Exercise instructions
Your copy should hold only the lines from the one with "SUPERNOVAE aggiornamenti" to the one with "sunset: 18:59:33", both included, each exactly as it stands below, with no pictures.

Excerpted records
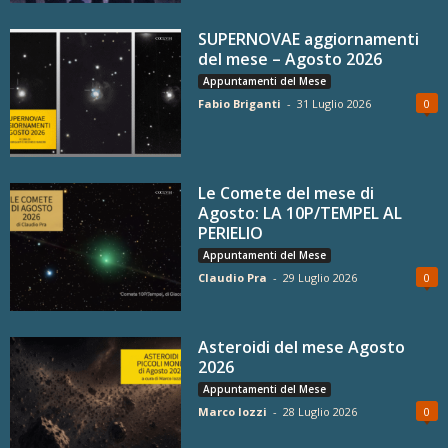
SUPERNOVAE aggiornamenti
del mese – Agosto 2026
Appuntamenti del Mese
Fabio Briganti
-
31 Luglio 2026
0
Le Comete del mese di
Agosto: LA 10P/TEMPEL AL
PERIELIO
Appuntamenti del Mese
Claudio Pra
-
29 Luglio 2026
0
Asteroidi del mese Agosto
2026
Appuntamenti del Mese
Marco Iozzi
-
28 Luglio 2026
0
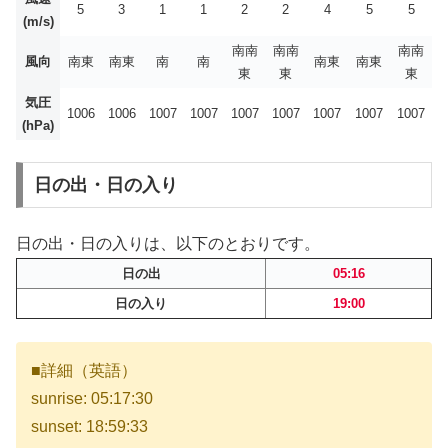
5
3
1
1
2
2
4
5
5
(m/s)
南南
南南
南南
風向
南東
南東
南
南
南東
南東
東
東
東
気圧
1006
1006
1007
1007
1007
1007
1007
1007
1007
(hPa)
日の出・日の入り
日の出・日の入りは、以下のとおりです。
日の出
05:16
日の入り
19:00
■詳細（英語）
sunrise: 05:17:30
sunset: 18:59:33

* * *

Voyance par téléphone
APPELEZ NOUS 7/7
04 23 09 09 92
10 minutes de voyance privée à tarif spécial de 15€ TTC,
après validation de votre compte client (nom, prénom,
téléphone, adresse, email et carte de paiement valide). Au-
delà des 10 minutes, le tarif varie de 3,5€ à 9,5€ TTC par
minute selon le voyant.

Result of this exercise
SUPERNOVAE aggiornamenti
del mese – Agosto 2026
Appuntamenti del Mese
Fabio Briganti
-
31 Luglio 2026
0
Le Comete del mese di
Agosto: LA 10P/TEMPEL AL
PERIELIO
Appuntamenti del Mese
Claudio Pra
-
29 Luglio 2026
0
Asteroidi del mese Agosto
2026
Appuntamenti del Mese
Marco Iozzi
-
28 Luglio 2026
0
5
3
1
1
2
2
4
5
5
(m/s)
南南
南南
南南
風向
南東
南東
南
南
南東
南東
東
東
東
気圧
1006
1006
1007
1007
1007
1007
1007
1007
1007
(hPa)
日の出・日の入り
日の出・日の入りは、以下のとおりです。
日の出
05:16
日の入り
19:00
■詳細（英語）
sunrise: 05:17:30
sunset: 18:59:33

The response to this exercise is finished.